What the film does is take a simple premise of romantic infatuation and weave set pieces, foot chases and melancholy interludes into its fabric. Marceline Day plays the object of Buster’s affection and this springboard allows him to indulge his gift for physical comedy and cinematic invention. Split screens are employed, stock footage worked in and extensive location work gives everything an added element of authenticity. Open air soundstages follow a sprinting Keaton up five flights of stairs, collapsing platforms give way under him during large crowd scenes, whilst one stunt sees him board a speeding fire truck on foot carrying a camera.

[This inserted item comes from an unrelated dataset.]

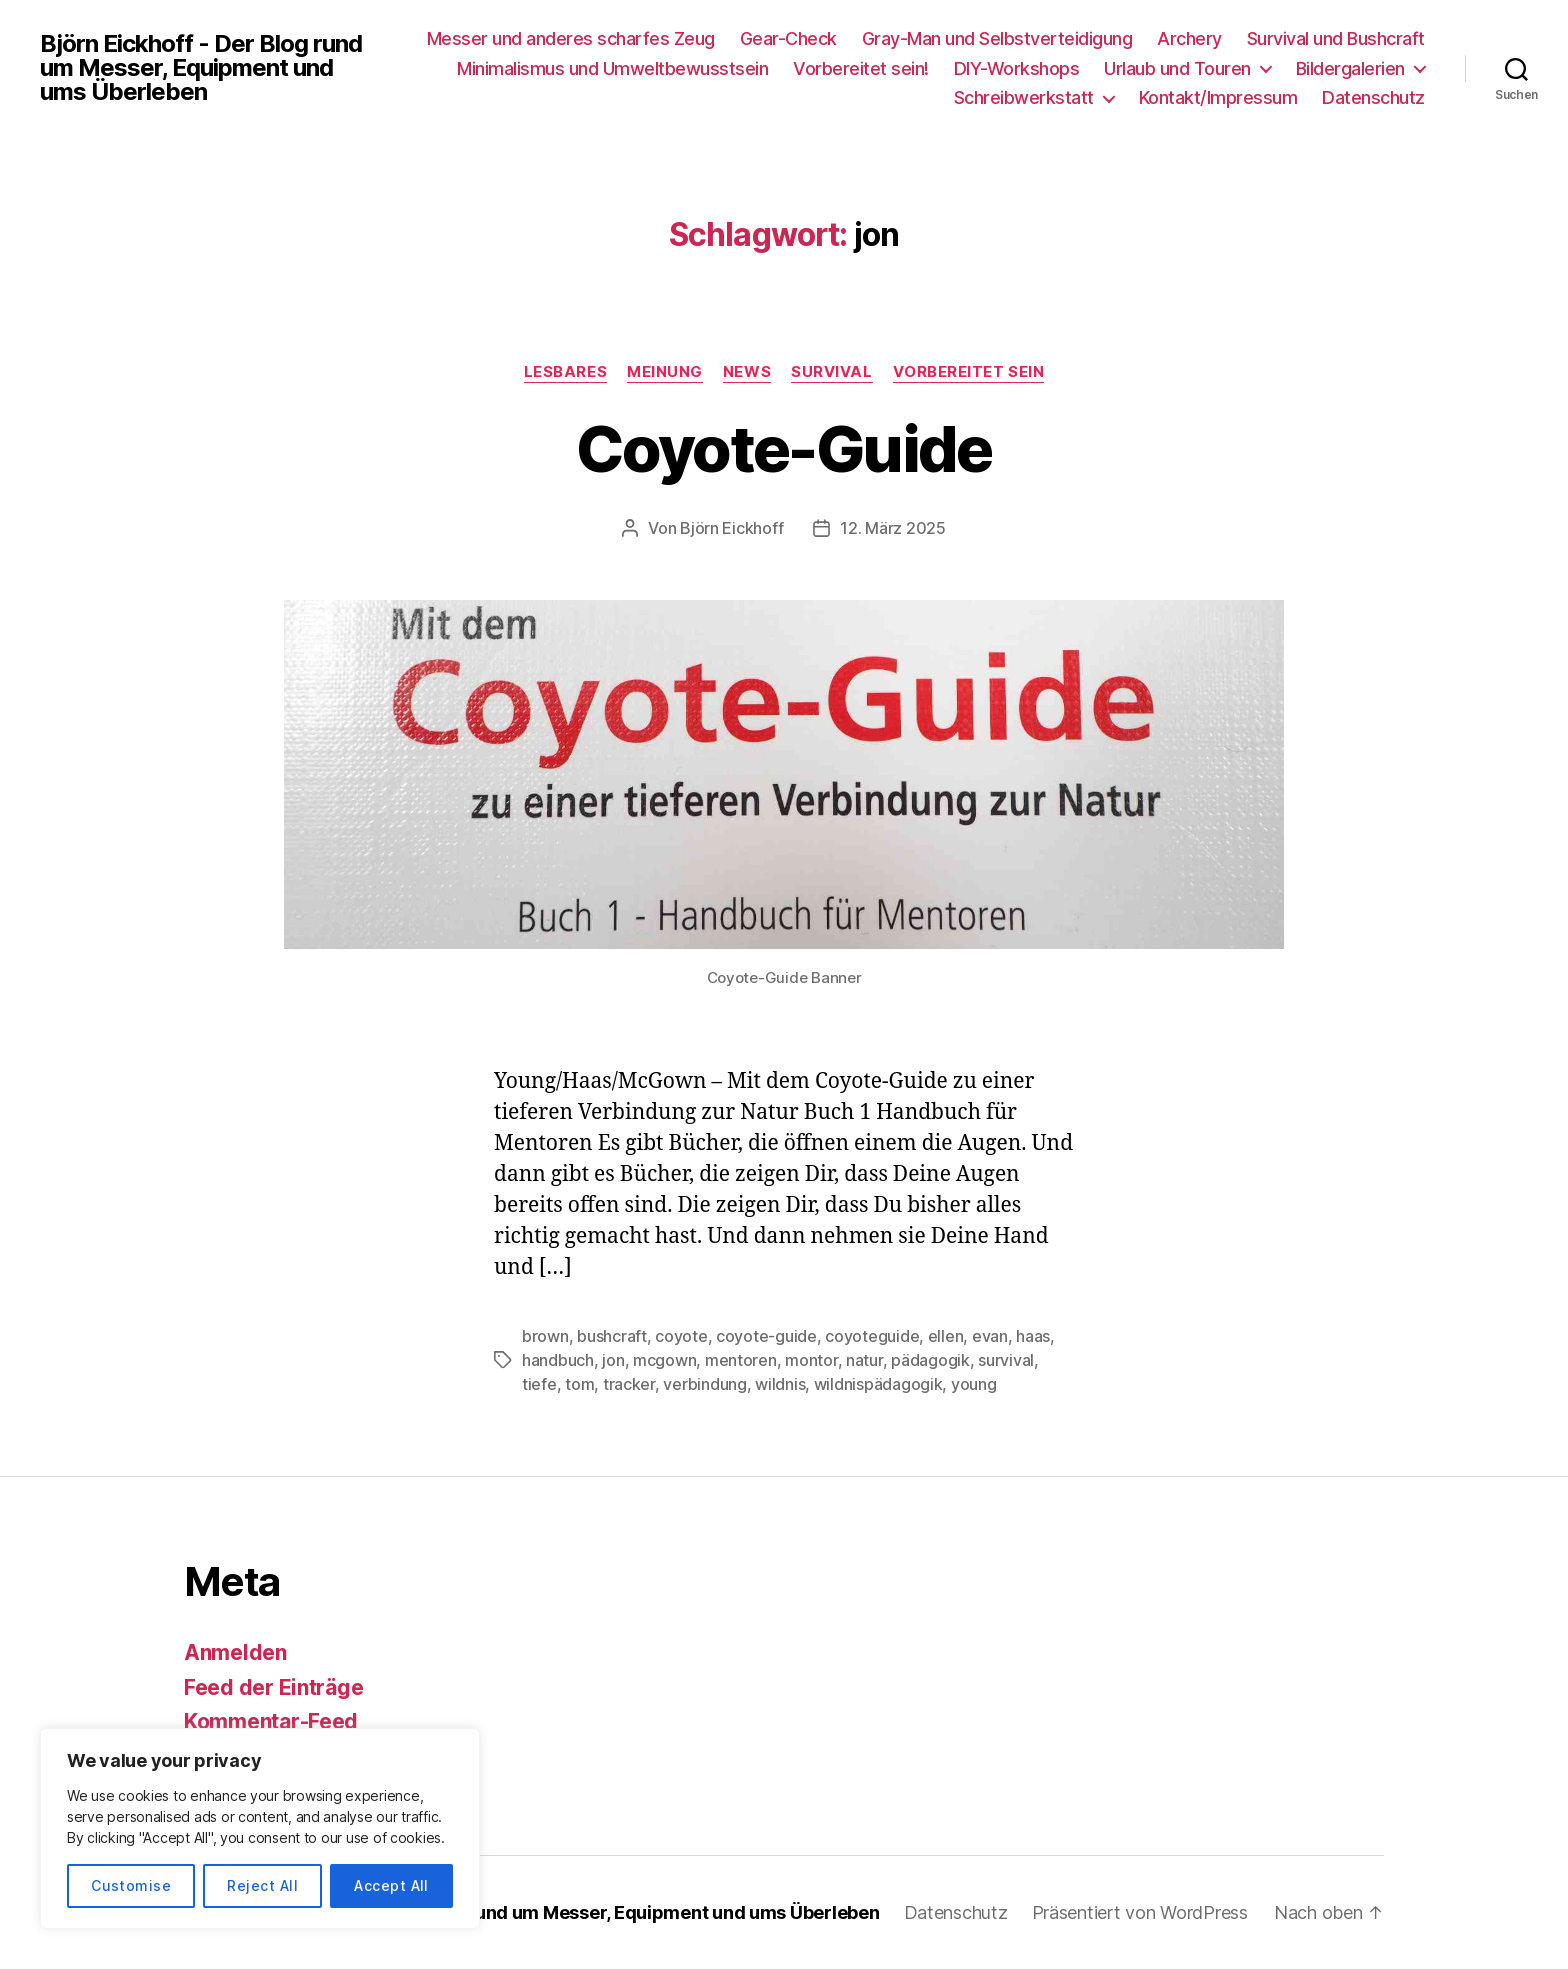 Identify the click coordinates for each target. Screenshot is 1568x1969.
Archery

Narrative is concise, visual storytelling paramount and music essential in imbuing this love story with pathos. Sight gags display Keaton’s unrivalled physical dexterity, his sad sack demeanour is exploited for emotional investment and The Cameraman never pauses for breathe. Think of it in gaming terms where contemporary cinema is represented by an Xbox One X, while silent film translates into a ZX Spectrum. One often relies on visual flair due while the uses rudimentary techniques to enhance story unable to fall back on pretty pictures.
That is why the silent era can never be dismissed out of hand purely because it represents a past gone by. Without these forerunners there would be no cinema as it exists today, no techniques or terms to describe film in all its infinite variations. Keaton, Lloyd, Pickford and others did not merely push the envelope but helped build it from the ground up. This is why The Cameraman deserves its place in the Criterion collection so others can build on that legacy.